------ Given records

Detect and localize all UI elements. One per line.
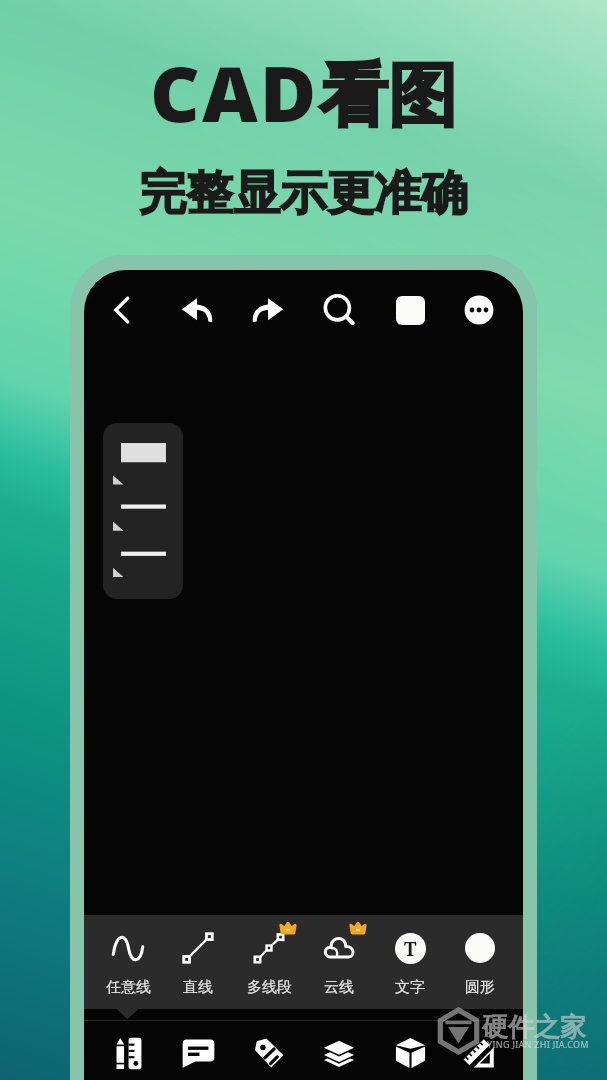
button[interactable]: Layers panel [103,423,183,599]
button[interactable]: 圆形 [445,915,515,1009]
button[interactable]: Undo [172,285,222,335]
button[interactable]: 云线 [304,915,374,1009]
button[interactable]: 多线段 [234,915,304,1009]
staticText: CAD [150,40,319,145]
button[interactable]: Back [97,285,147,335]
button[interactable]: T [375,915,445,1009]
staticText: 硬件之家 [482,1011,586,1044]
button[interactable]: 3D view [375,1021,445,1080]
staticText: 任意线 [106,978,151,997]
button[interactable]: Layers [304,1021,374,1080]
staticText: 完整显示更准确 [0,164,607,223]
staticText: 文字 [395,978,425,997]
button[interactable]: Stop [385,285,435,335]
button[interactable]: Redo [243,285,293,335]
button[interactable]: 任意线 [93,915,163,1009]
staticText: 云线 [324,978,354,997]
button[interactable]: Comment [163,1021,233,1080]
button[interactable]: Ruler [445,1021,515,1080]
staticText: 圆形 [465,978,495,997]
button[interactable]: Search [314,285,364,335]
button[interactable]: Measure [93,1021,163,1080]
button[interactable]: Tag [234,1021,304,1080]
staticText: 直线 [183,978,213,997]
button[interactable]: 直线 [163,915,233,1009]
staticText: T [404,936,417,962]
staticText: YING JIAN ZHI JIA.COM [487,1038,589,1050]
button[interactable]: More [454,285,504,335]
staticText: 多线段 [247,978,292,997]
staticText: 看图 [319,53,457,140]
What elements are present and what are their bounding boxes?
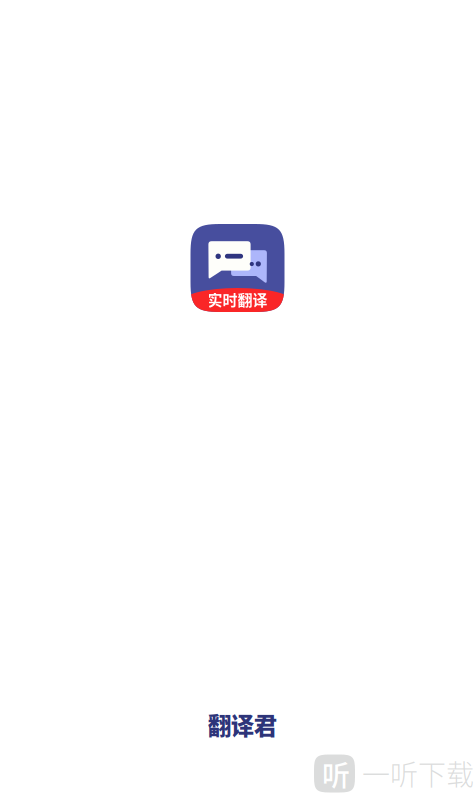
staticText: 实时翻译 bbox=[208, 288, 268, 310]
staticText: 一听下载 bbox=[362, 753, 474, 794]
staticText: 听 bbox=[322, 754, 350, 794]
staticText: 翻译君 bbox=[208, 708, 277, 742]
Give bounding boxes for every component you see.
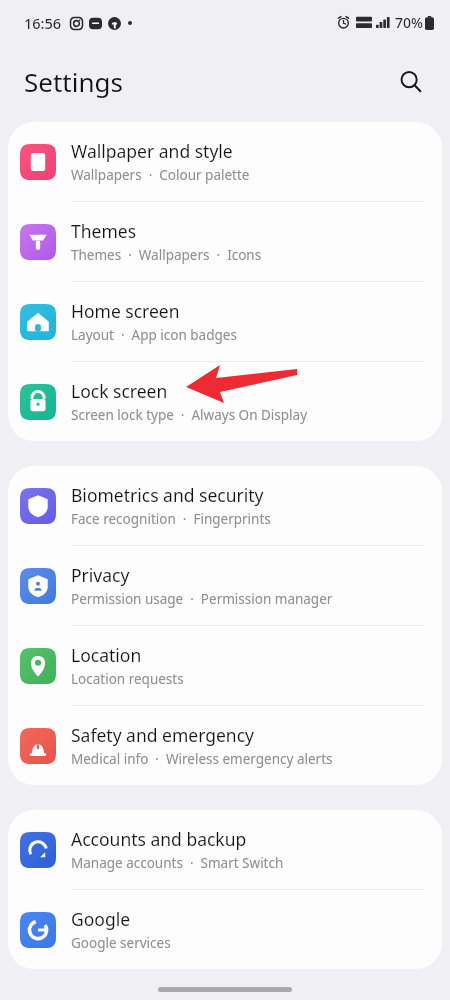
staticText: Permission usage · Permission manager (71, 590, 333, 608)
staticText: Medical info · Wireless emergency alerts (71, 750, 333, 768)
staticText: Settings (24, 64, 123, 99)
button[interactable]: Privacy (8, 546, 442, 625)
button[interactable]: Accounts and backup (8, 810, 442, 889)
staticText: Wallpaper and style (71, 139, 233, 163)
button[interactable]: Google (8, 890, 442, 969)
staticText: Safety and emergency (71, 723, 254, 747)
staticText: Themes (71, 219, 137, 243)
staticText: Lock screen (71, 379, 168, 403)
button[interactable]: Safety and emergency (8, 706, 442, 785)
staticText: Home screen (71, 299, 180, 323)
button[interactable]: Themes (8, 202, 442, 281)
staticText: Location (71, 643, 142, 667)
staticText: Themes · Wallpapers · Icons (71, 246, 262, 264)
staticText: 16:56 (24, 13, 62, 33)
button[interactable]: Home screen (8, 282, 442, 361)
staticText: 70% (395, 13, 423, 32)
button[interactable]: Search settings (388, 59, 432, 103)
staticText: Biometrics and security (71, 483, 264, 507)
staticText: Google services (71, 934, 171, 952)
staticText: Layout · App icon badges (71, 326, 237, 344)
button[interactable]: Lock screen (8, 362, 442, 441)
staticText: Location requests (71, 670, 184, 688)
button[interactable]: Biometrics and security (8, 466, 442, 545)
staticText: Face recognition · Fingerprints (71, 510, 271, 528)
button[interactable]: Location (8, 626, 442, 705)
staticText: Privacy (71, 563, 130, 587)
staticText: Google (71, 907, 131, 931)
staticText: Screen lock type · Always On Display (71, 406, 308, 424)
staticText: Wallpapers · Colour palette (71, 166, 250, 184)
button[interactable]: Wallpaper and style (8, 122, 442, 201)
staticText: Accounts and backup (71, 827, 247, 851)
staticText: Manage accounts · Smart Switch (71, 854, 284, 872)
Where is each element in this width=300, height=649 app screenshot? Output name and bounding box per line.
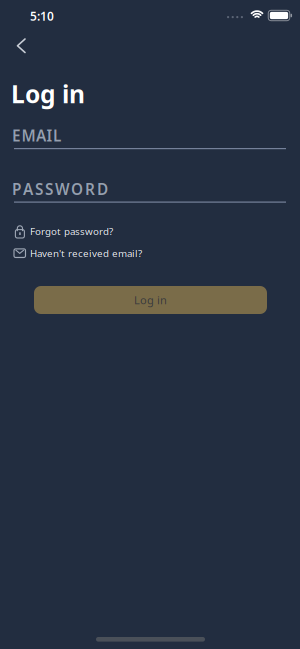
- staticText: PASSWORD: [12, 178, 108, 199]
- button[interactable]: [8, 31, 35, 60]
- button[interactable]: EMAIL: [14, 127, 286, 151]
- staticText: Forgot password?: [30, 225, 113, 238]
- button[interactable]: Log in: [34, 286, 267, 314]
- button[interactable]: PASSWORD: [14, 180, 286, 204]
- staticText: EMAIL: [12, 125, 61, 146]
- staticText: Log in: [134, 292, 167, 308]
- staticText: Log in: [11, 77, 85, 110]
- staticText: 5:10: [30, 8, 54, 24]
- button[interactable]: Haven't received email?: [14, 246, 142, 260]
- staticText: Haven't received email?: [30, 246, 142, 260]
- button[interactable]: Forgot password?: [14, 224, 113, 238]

------------

● Work required
Wherever a line holds the word "security", copy that line out of the entries above.

● Reply to the task
staticText: Biometrics and security (71, 483, 264, 507)
button[interactable]: Biometrics and security (8, 466, 442, 545)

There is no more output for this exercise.